The well brought up Frenchman is extremely polite in order to keep you at a distance.

The American is a problem in himself.

It is his national prejudice to be as harmless as possible, or at least to appear so.

He has the unpleasant task of having to assimilate primitive cultures in his midst, and to do this he has to believe pre-eminently in himself in order to escape infection.

As a result, he is always animated by the best motives and is profoundly unconscious of his own shadow.
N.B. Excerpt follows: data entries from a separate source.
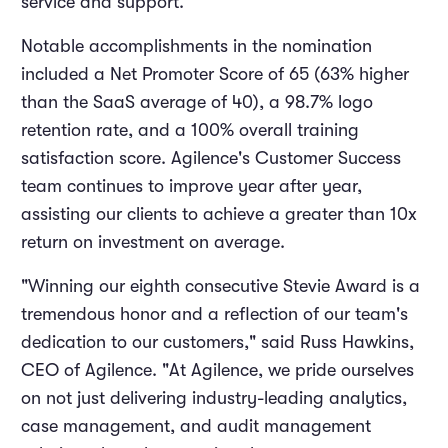
service and support.
Notable accomplishments in the nomination
included a Net Promoter Score of 65 (63% higher
than the SaaS average of 40), a 98.7% logo
retention rate, and a 100% overall training
satisfaction score. Agilence's Customer Success
team continues to improve year after year,
assisting our clients to achieve a greater than 10x
return on investment on average.
"Winning our eighth consecutive Stevie Award is a
tremendous honor and a reflection of our team's
dedication to our customers," said Russ Hawkins,
CEO of Agilence. "At Agilence, we pride ourselves
on not just delivering industry-leading analytics,
case management, and audit management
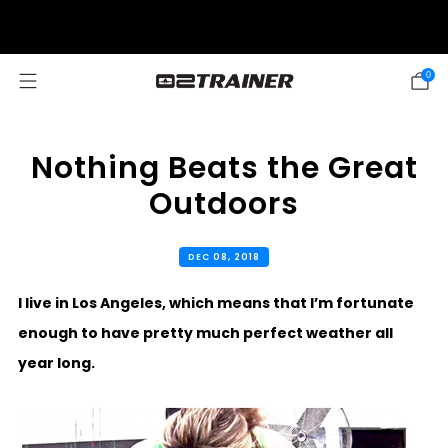
SUMMER SALE: 20% OFF! DISCOUNT APPLIED AUTOMATICALLY AT
CHECKOUT
0
Nothing Beats the Great
Outdoors
DEC 08, 2018
I live in Los Angeles, which means that I’m fortunate
enough to have pretty much perfect weather all
year long.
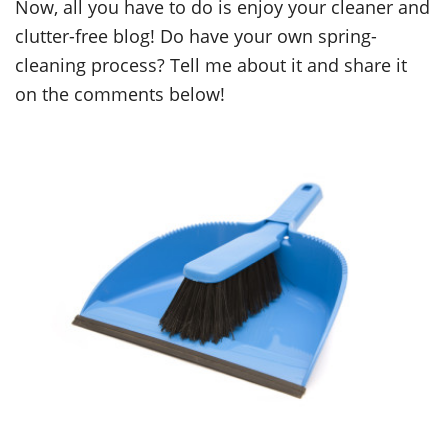
Now, all you have to do is enjoy your cleaner and
clutter-free blog! Do have your own spring-
cleaning process? Tell me about it and share it
on the comments below!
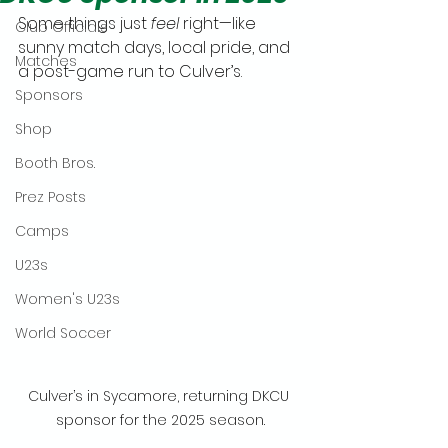
Some things just 
feel
 right—like 
Club Officials
sunny match days, local pride, and 
Matches
a post-game run to Culver’s.
Sponsors
Shop
Booth Bros.
Prez Posts
Camps
U23s
Women's U23s
World Soccer
Culver’s in Sycamore, returning DKCU 
sponsor for the 2025 season.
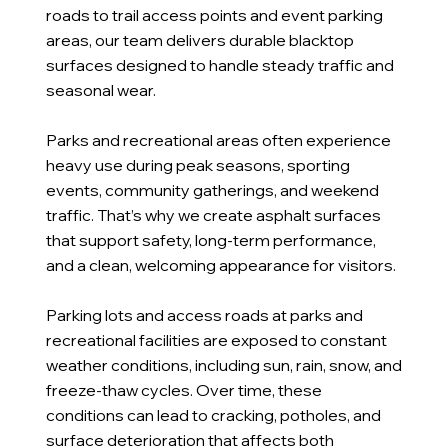
roads to trail access points and event parking
areas, our team delivers durable blacktop
surfaces designed to handle steady traffic and
seasonal wear.
Parks and recreational areas often experience
heavy use during peak seasons, sporting
events, community gatherings, and weekend
traffic. That’s why we create asphalt surfaces
that support safety, long-term performance,
and a clean, welcoming appearance for visitors.
Parking lots and access roads at parks and
recreational facilities are exposed to constant
weather conditions, including sun, rain, snow, and
freeze-thaw cycles. Over time, these
conditions can lead to cracking, potholes, and
surface deterioration that affects both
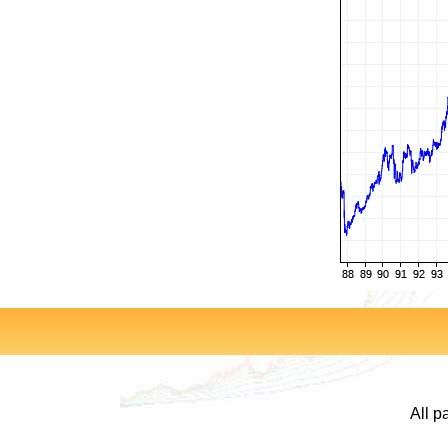
All p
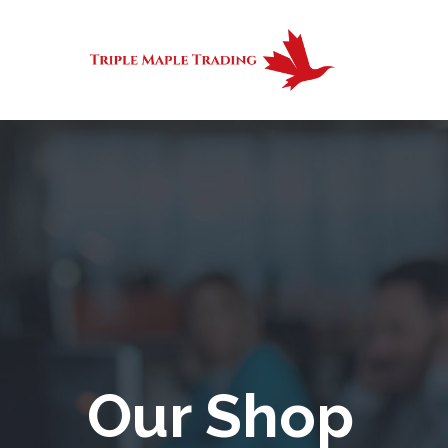
Our Shop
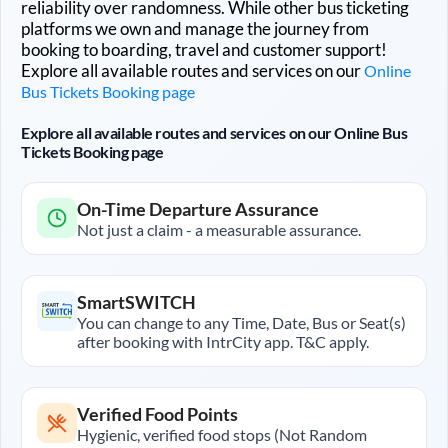
reliability over randomness. While other bus ticketing
platforms we own and manage the journey from
booking to boarding, travel and customer support!
Explore all available routes and services on our
Online
Bus Tickets Booking page
Explore all available routes and services on our Online Bus
Tickets Booking page
On-Time Departure Assurance
Not just a claim - a measurable assurance.
SmartSWITCH
You can change to any Time, Date, Bus or Seat(s)
after booking with IntrCity app. T&C apply.
Verified Food Points
Hygienic, verified food stops (Not Random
You see from these examples that all sorts of apen;us can be arrived at, but they lack any kind of system because the subject is too large.

National prejudice is something bigger than the individual and is answered by compensations coming from the collective unconscious.

This causes almost insuperable difficulties for the rational intellect.

Hence, too, the old idea that every country or people has its own angel, just as the earth has a soul.

And in the same way that nations lead lives of their own, the unconscious compensation has an existence of its own which manifests itself in a special development of symbols.

It can be seen in religious and political developments as well-for instance, loss of monarchy and difficulties in establishing a democracy; or, as in England, retention of monarchy and a correspondingly smoother course of democratic development.

The French have never got over the murder of their king.

For France as well as Germany democracy is not a uniting bond but an unleashing of regional interests having all the marks of an infantile condition.

The fact that one can go on with these aperqus ad infinitum Demonstrates the unwieldiness of the problem.

Thanks to my profession and my clients, I have an intimate knowledge of modern man in his national setting.

But for that very reason I could in no circumstances muster up the courage to tackle this problem.

If the psychology of individuals is still only in its beginnings, how much more so is the psychology of nations-not to mention the psychology of mankind.

We are still a long way from being able to frame generally valid theories, let alone construct a system.

Even if, undeterred by age, I tried to fulfill the task you have set me, this tour de force would nonetheless be impossible to bring off because the difficulty of the problem far exceeds my powers.

All the same, I am extremely interested that you have recognized its existence so clearly.

I feel rather like old Moses, who was permitted to cast but a fleeting glance into the land of ethno-psychological problems.